> [TASK TO CARRY OUT]: Within the entries below, find the lines that hold "legal" and report only how many there are.

--- DATA SUPPLIED Enclosed Below ---

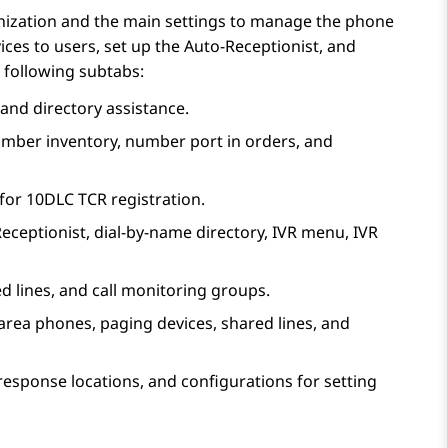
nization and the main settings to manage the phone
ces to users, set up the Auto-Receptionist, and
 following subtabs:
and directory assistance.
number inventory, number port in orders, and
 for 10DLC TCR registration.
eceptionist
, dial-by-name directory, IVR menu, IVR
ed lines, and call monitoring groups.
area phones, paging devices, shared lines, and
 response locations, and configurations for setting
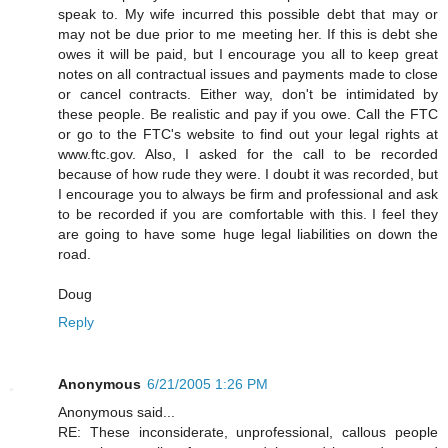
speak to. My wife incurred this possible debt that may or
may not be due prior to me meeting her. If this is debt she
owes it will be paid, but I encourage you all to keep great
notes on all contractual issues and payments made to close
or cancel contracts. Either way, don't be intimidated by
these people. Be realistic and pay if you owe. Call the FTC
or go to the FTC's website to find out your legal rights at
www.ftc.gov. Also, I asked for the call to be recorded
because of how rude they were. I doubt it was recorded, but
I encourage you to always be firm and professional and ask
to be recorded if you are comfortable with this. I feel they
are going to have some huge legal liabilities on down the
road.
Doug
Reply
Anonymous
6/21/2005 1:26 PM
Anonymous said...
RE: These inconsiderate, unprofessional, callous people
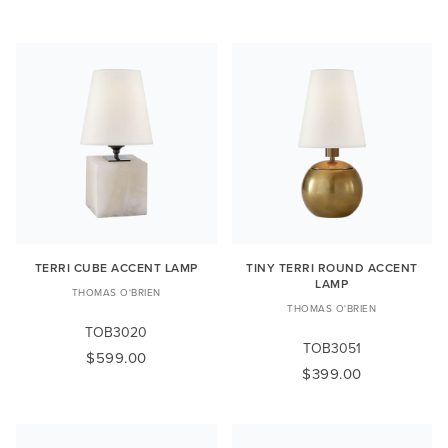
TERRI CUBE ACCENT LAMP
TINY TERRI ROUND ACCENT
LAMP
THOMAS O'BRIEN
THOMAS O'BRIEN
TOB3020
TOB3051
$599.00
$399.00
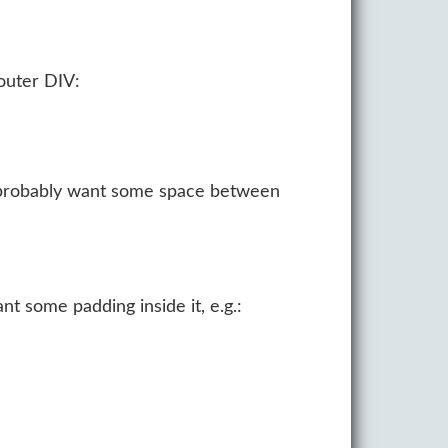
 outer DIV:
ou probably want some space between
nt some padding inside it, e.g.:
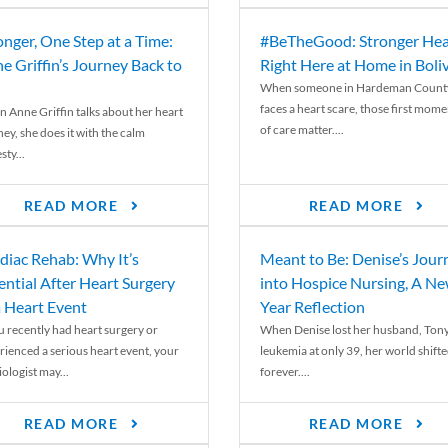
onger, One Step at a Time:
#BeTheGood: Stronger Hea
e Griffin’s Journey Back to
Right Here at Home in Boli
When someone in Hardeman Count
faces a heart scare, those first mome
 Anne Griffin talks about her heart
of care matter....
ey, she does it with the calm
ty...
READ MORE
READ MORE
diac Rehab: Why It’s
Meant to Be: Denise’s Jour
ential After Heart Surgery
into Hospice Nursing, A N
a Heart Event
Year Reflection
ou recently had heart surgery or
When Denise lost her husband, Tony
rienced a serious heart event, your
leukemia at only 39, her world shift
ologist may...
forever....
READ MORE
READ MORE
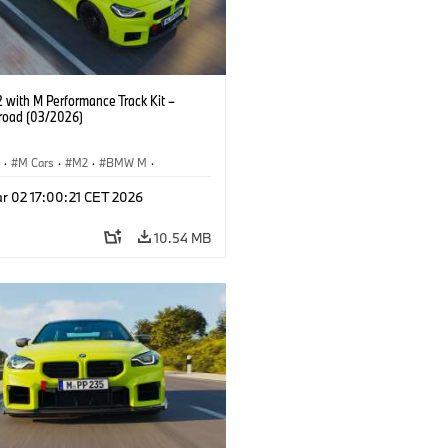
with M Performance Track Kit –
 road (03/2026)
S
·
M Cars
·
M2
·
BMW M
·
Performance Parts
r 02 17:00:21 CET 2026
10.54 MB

--- End of Enclosed DATA SUPPLIED ---
--- DATA SUPPLIED Enclosed Below ---

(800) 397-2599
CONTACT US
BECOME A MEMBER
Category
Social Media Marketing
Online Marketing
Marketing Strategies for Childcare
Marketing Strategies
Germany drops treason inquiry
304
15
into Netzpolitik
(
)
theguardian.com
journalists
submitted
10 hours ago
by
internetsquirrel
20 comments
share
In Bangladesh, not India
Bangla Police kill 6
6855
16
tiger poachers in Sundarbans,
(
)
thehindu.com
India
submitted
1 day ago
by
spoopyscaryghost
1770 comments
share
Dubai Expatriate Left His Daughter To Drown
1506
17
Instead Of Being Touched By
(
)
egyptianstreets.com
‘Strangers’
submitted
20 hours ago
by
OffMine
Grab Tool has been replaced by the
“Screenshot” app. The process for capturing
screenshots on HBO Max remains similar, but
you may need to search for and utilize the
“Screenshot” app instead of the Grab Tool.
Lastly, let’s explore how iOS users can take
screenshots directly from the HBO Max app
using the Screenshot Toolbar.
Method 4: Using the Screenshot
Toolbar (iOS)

--- End of Enclosed DATA SUPPLIED ---
--- DATA SUPPLIED Enclosed Below ---

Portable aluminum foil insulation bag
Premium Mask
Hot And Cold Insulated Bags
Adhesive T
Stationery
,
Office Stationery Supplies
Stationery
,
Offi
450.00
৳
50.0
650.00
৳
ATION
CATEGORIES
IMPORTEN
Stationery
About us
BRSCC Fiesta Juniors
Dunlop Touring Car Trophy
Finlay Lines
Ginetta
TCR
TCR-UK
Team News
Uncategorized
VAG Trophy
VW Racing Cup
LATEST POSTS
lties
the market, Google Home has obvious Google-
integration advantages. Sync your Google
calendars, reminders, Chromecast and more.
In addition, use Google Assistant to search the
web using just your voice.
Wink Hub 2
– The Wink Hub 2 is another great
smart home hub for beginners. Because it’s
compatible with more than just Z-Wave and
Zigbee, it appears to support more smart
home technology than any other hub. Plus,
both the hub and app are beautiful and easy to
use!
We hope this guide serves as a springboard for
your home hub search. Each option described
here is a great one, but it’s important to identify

--- End of Enclosed DATA SUPPLIED ---

> [WRITTEN RESPONSE]: 2